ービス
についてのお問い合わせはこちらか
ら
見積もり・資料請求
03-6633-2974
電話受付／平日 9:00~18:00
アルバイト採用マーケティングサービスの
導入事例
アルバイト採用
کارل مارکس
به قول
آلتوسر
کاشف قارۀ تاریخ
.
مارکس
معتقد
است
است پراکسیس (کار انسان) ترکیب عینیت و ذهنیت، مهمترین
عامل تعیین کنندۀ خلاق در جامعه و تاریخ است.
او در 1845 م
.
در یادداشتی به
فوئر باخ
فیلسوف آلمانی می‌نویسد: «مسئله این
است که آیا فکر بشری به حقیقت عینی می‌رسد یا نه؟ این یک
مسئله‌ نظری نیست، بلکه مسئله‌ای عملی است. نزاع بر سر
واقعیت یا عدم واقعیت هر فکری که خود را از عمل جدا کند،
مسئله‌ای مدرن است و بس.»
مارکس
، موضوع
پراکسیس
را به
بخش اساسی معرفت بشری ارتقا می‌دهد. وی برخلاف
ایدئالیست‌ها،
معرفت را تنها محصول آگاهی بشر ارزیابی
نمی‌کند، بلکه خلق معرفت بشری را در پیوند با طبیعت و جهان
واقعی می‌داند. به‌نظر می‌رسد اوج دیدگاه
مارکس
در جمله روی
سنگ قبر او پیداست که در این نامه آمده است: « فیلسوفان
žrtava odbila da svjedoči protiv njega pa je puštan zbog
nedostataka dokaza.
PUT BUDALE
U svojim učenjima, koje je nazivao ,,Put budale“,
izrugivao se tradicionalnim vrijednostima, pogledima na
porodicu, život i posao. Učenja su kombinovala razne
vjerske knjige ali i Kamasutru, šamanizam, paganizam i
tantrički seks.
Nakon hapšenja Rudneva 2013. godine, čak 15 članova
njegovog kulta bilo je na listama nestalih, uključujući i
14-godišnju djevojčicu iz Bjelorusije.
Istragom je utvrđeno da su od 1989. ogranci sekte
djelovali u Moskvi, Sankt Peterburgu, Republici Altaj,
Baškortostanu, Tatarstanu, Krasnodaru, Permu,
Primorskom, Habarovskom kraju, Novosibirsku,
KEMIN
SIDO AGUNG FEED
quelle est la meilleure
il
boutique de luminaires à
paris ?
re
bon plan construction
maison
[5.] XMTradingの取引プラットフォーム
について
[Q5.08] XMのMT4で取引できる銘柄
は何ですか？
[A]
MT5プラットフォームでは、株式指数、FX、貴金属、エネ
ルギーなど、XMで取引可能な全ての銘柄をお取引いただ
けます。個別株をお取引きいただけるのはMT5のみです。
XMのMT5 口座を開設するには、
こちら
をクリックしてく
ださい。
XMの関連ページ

**TASK REQUIREMENTS**
Output only the number of lines in the data above that include the word "بشری".

**THE ANSWER**
3